» EXTRACTED RECORDS:
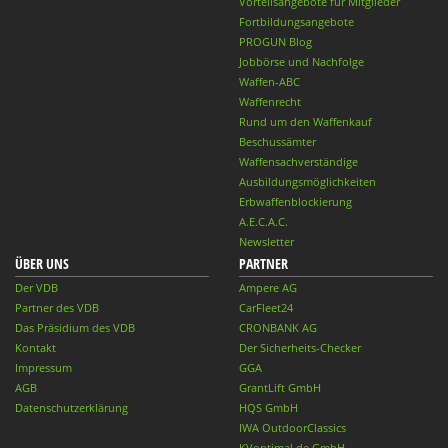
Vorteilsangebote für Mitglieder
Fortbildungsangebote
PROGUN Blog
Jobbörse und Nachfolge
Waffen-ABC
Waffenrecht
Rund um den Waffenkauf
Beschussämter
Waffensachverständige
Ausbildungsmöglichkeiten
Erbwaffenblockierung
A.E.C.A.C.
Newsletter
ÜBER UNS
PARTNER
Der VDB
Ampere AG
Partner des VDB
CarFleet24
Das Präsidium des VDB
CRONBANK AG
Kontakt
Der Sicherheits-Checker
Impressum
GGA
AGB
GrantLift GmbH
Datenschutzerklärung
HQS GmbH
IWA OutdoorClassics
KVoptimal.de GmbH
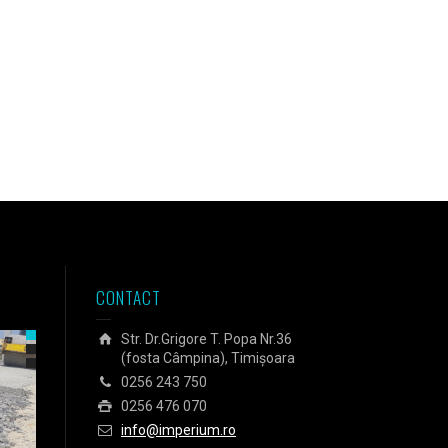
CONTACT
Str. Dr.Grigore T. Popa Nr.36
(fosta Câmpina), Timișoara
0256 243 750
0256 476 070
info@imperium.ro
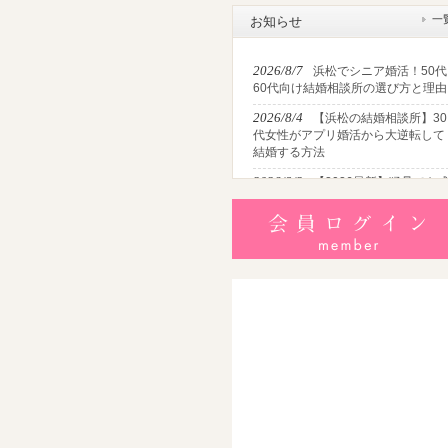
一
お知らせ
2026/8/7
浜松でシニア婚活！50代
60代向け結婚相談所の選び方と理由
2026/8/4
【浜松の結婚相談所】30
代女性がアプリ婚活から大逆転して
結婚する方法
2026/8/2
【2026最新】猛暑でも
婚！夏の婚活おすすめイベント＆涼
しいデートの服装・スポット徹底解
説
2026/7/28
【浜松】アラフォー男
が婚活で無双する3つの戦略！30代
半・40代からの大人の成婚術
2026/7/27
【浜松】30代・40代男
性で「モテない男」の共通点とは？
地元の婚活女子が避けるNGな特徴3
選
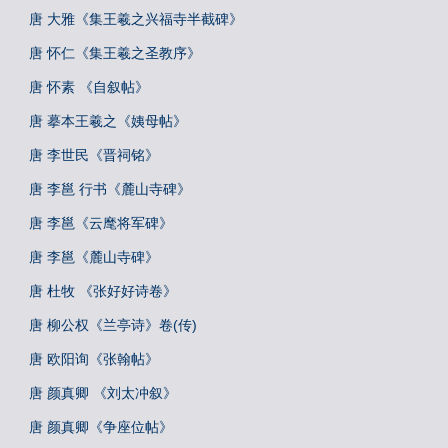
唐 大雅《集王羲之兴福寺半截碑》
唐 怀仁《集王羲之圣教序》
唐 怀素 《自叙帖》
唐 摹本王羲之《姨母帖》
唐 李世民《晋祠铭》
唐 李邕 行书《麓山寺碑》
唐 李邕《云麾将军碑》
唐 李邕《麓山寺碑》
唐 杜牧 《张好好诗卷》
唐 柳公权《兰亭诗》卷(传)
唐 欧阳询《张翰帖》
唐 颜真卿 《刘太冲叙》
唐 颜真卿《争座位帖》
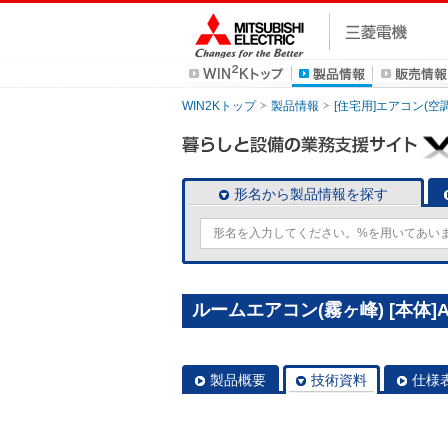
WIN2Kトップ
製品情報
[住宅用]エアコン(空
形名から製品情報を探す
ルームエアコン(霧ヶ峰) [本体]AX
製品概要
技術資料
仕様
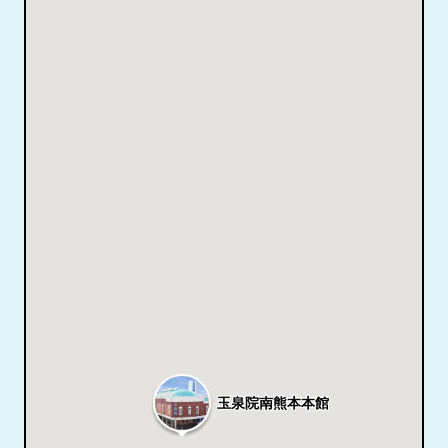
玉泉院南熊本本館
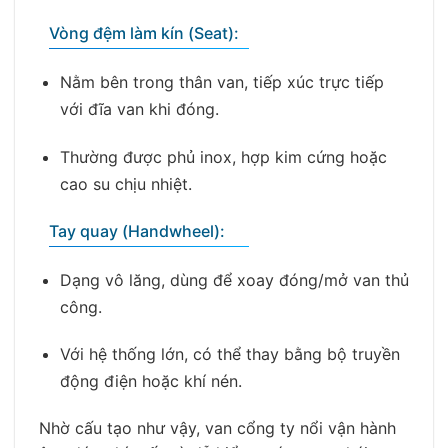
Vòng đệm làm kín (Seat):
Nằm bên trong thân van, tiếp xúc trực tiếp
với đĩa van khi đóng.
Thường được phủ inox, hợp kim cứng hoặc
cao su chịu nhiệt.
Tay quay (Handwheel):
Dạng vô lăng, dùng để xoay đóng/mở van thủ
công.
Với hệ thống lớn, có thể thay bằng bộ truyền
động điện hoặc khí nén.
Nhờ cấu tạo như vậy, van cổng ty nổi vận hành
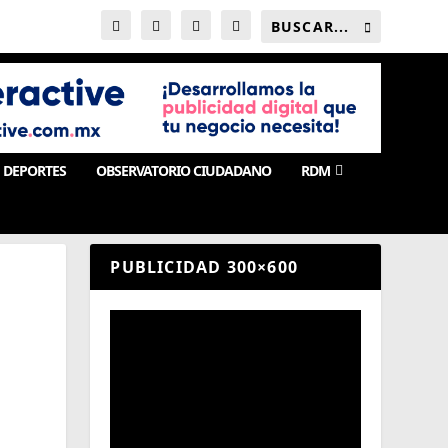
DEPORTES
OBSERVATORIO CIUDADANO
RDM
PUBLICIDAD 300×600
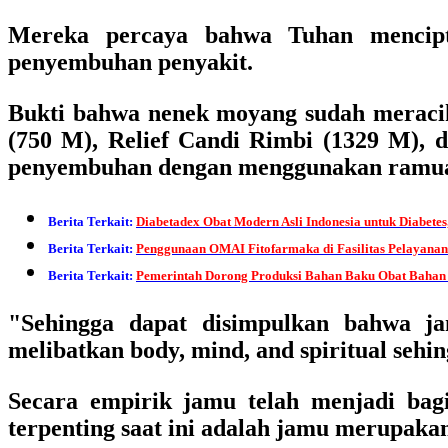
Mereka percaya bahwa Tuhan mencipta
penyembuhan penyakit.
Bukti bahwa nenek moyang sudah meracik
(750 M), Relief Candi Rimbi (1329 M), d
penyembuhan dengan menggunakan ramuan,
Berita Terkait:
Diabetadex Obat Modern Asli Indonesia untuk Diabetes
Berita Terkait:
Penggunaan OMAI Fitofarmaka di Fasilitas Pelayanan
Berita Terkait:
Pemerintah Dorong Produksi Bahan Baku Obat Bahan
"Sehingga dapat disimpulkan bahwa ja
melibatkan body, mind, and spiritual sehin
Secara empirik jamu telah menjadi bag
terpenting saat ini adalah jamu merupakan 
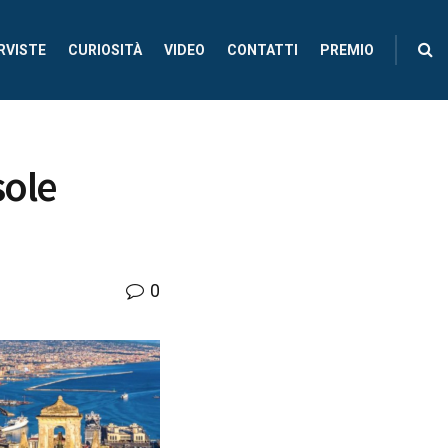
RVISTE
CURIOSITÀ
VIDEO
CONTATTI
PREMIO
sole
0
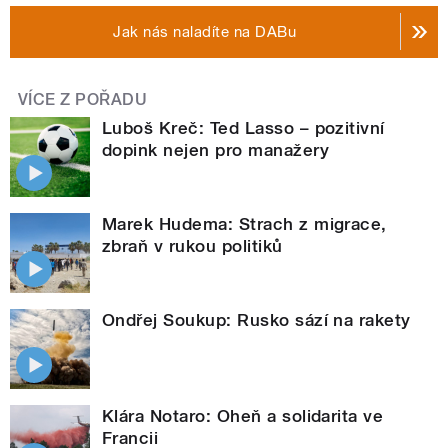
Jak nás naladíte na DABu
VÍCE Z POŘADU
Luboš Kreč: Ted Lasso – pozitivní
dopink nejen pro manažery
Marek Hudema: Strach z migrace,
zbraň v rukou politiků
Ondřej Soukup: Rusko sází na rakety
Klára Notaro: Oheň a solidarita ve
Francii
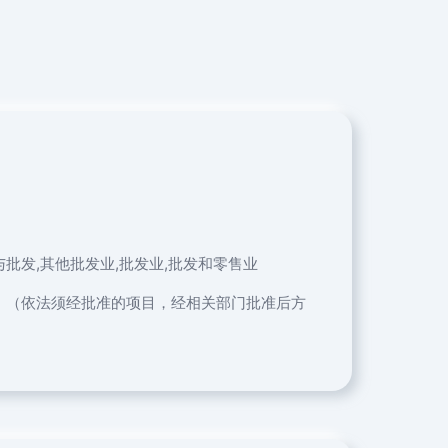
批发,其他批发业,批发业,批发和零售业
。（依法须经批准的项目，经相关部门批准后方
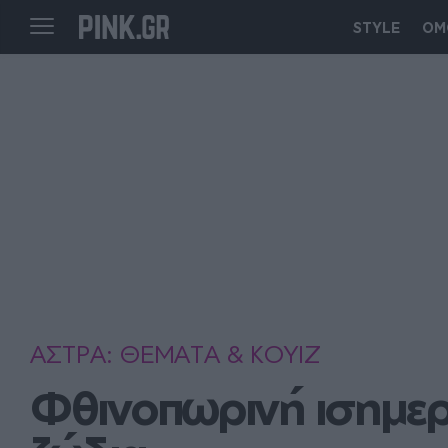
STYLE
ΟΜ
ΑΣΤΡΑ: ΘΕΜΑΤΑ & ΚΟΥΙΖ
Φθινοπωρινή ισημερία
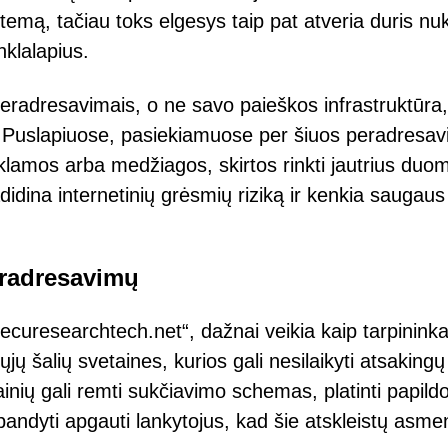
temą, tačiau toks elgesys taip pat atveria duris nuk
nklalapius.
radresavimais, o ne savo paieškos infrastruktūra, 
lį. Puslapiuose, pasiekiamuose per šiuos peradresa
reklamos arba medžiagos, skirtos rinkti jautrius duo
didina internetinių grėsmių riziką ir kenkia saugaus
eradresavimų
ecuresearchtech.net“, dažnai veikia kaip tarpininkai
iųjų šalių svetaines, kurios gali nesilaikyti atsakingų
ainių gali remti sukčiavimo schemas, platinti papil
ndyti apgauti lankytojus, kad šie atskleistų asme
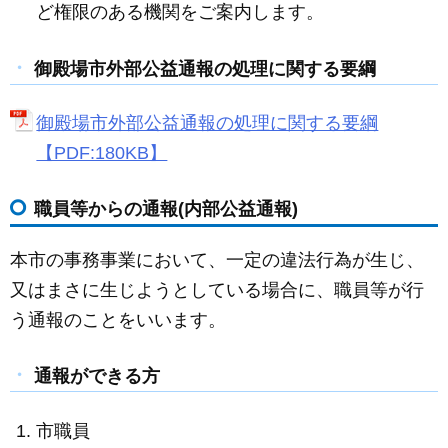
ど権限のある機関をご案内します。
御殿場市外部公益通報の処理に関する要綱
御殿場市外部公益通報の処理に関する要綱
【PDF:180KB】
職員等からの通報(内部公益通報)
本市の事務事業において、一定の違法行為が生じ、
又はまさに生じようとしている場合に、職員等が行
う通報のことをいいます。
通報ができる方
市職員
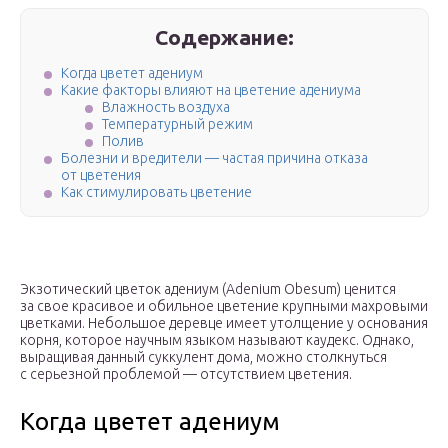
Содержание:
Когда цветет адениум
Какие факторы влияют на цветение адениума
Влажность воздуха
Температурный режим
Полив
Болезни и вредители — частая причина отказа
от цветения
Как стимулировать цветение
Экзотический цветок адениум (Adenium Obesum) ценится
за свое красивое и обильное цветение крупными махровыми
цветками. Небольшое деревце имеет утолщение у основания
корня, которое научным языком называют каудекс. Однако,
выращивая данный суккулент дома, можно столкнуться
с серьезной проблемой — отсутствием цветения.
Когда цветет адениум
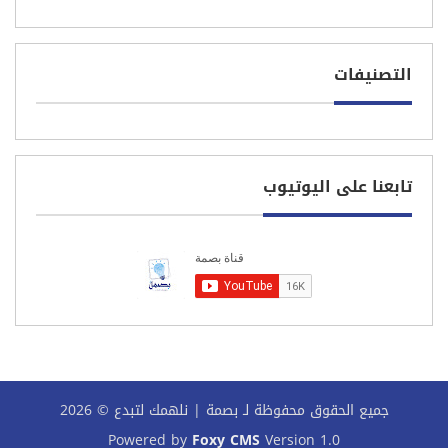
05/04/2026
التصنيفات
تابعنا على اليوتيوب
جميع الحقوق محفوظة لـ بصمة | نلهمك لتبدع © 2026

» ACTION ITEM: Quote, word for word and nothing more, every line from the line with "выращивая данный суккулент" to the end of the entries, including both ends; skip any pictures.

» ANSWER AREA:
выращивая данный суккулент дома, можно столкнуться
с серьезной проблемой — отсутствием цветения.
Когда цветет адениум
05/04/2026
التصنيفات
تابعنا على اليوتيوب
جميع الحقوق محفوظة لـ بصمة | نلهمك لتبدع © 2026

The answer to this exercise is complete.